Records from a data source
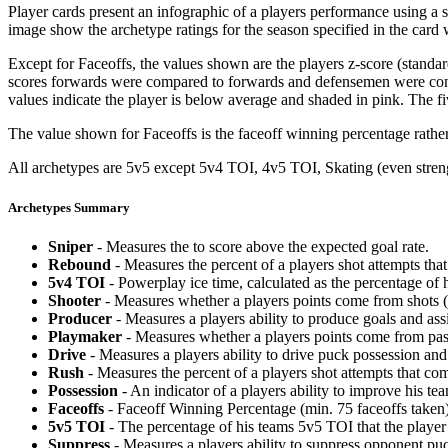
Player cards present an infographic of a players performance using a
image show the archetype ratings for the season specified in the card w
Except for Faceoffs, the values shown are the players z-score (standar
scores forwards were compared to forwards and defensemen were compa
values indicate the player is below average and shaded in pink. The fi
The value shown for Faceoffs is the faceoff winning percentage rathe
All archetypes are 5v5 except 5v4 TOI, 4v5 TOI, Skating (even strengt
Archetypes Summary
Sniper
- Measures the to score above the expected goal rate.
Rebound
- Measures the percent of a players shot attempts th
5v4 TOI
- Powerplay ice time, calculated as the percentage of h
Shooter
- Measures whether a players points come from shots (g
Producer
- Measures a players ability to produce goals and assi
Playmaker
- Measures whether a players points come from pas
Drive
- Measures a players ability to drive puck possession and 
Rush
- Measures the percent of a players shot attempts that co
Possession
- An indicator of a players ability to improve his t
Faceoffs
- Faceoff Winning Percentage (min. 75 faceoffs taken)
5v5 TOI
- The percentage of his teams 5v5 TOI that the player 
Suppress
- Measures a players ability to suppress opponent puc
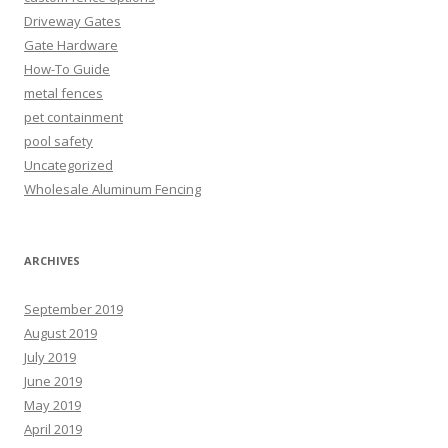
Driveway Gates
Gate Hardware
How-To Guide
metal fences
pet containment
pool safety
Uncategorized
Wholesale Aluminum Fencing
ARCHIVES
September 2019
August 2019
July 2019
June 2019
May 2019
April 2019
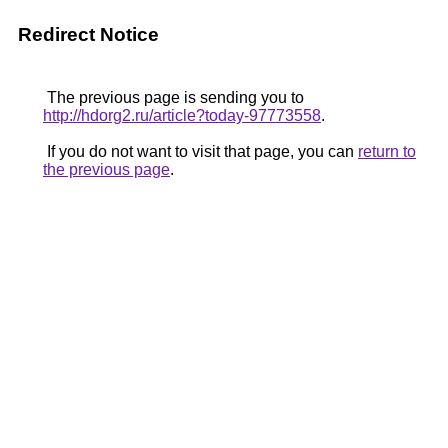
Redirect Notice
The previous page is sending you to
http://hdorg2.ru/article?today-97773558
.
If you do not want to visit that page, you can
return to
the previous page
.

YOUR GOAL: The expected answer is a copy of each line above containing "whether".

ANSWER AREA:
- Measures whether a players points come from shots (g
- Measures whether a players points come from pas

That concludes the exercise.